→ **Brief**: Keeping every word in place, write out the entries that come next.

Collected data entries:
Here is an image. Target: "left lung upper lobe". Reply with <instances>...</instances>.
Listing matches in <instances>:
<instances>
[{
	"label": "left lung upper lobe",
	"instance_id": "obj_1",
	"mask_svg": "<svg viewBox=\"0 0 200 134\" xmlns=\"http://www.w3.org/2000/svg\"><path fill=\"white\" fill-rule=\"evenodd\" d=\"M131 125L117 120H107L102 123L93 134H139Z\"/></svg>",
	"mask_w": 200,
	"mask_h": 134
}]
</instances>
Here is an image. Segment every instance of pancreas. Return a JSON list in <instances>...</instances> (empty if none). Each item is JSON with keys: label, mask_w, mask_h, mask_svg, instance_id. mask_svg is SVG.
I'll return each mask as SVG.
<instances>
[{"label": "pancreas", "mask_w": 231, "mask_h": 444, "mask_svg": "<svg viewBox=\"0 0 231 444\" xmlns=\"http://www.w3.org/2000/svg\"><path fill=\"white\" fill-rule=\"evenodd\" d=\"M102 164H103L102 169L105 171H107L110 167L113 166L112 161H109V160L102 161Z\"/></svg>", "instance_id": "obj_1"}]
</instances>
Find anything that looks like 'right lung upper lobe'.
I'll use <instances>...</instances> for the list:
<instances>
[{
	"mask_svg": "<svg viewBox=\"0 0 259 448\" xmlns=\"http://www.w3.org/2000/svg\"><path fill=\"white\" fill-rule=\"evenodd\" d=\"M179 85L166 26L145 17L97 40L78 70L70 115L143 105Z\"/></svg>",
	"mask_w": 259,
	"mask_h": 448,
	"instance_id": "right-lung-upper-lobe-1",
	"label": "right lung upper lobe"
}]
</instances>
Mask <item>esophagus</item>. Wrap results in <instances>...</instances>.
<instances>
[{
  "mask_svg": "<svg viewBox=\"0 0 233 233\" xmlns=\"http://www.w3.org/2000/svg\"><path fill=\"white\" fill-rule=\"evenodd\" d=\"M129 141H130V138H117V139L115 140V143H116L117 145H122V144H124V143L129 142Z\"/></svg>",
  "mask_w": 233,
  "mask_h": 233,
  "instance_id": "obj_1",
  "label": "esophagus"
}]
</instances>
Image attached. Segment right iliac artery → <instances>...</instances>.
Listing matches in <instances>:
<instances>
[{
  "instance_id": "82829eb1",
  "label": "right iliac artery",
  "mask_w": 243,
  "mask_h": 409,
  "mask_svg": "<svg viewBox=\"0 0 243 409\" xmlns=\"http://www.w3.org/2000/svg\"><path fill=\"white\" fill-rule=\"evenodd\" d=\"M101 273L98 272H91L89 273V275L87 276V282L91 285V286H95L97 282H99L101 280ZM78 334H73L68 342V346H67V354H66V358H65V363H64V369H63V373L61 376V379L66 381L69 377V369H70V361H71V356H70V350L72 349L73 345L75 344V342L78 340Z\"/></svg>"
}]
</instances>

→ **Written answer**:
Here is an image. Target: "left lung upper lobe". Reply with <instances>...</instances>.
Listing matches in <instances>:
<instances>
[{
	"label": "left lung upper lobe",
	"instance_id": "obj_1",
	"mask_svg": "<svg viewBox=\"0 0 200 134\" xmlns=\"http://www.w3.org/2000/svg\"><path fill=\"white\" fill-rule=\"evenodd\" d=\"M131 125L117 120H107L102 123L93 134H139Z\"/></svg>",
	"mask_w": 200,
	"mask_h": 134
}]
</instances>
Here is an image. Segment every instance of pancreas. Return a JSON list in <instances>...</instances> (empty if none). Each item is JSON with keys: label, mask_w, mask_h, mask_svg, instance_id. mask_svg is SVG.
I'll return each mask as SVG.
<instances>
[{"label": "pancreas", "mask_w": 231, "mask_h": 444, "mask_svg": "<svg viewBox=\"0 0 231 444\" xmlns=\"http://www.w3.org/2000/svg\"><path fill=\"white\" fill-rule=\"evenodd\" d=\"M102 164H103L102 169L105 171H107L110 167L113 166L112 161H109V160L102 161Z\"/></svg>", "instance_id": "obj_1"}]
</instances>
Find anything that looks like 'right lung upper lobe'.
I'll use <instances>...</instances> for the list:
<instances>
[{
	"mask_svg": "<svg viewBox=\"0 0 259 448\" xmlns=\"http://www.w3.org/2000/svg\"><path fill=\"white\" fill-rule=\"evenodd\" d=\"M179 85L166 26L145 17L97 40L78 70L70 115L143 105Z\"/></svg>",
	"mask_w": 259,
	"mask_h": 448,
	"instance_id": "right-lung-upper-lobe-1",
	"label": "right lung upper lobe"
}]
</instances>
Mask <item>esophagus</item>. Wrap results in <instances>...</instances>.
<instances>
[{
  "mask_svg": "<svg viewBox=\"0 0 233 233\" xmlns=\"http://www.w3.org/2000/svg\"><path fill=\"white\" fill-rule=\"evenodd\" d=\"M129 141H130V138H117V139L115 140V143H116L117 145H122V144H124V143L129 142Z\"/></svg>",
  "mask_w": 233,
  "mask_h": 233,
  "instance_id": "obj_1",
  "label": "esophagus"
}]
</instances>
Image attached. Segment right iliac artery → <instances>...</instances>.
Listing matches in <instances>:
<instances>
[{
  "instance_id": "82829eb1",
  "label": "right iliac artery",
  "mask_w": 243,
  "mask_h": 409,
  "mask_svg": "<svg viewBox=\"0 0 243 409\" xmlns=\"http://www.w3.org/2000/svg\"><path fill=\"white\" fill-rule=\"evenodd\" d=\"M101 273L98 272H91L89 273V275L87 276V282L91 285V286H95L97 282H99L101 280ZM78 334H73L68 342V346H67V354H66V358H65V363H64V369H63V373L61 376V379L66 381L69 377V369H70V361H71V356H70V350L72 349L73 345L75 344V342L78 340Z\"/></svg>"
}]
</instances>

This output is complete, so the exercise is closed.